Data supplied.
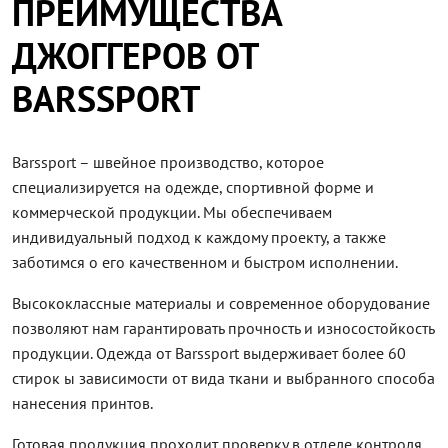
ПРЕИМУЩЕСТВА
ДЖОГГЕРОВ ОТ
BARSSPORT
Barssport – швейное производство, которое
специализируется на одежде, спортивной форме и
коммерческой продукции. Мы обеспечиваем
индивидуальный подход к каждому проекту, а также
заботимся о его качественном и быстром исполнении.
Высококлассные материалы и современное оборудование
позволяют нам гарантировать прочность и износостойкость
продукции. Одежда от Barssport выдерживает более 60
стирок ы зависимости от вида ткани и выбранного способа
нанесения принтов.
Готовая продукция проходит проверку в отделе контроля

Work task. Without the pictures, repeat every line of the material above exactly.

Answer to the exercise.
ПРЕИМУЩЕСТВА
ДЖОГГЕРОВ ОТ
BARSSPORT
Barssport – швейное производство, которое
специализируется на одежде, спортивной форме и
коммерческой продукции. Мы обеспечиваем
индивидуальный подход к каждому проекту, а также
заботимся о его качественном и быстром исполнении.
Высококлассные материалы и современное оборудование
позволяют нам гарантировать прочность и износостойкость
продукции. Одежда от Barssport выдерживает более 60
стирок ы зависимости от вида ткани и выбранного способа
нанесения принтов.
Готовая продукция проходит проверку в отделе контроля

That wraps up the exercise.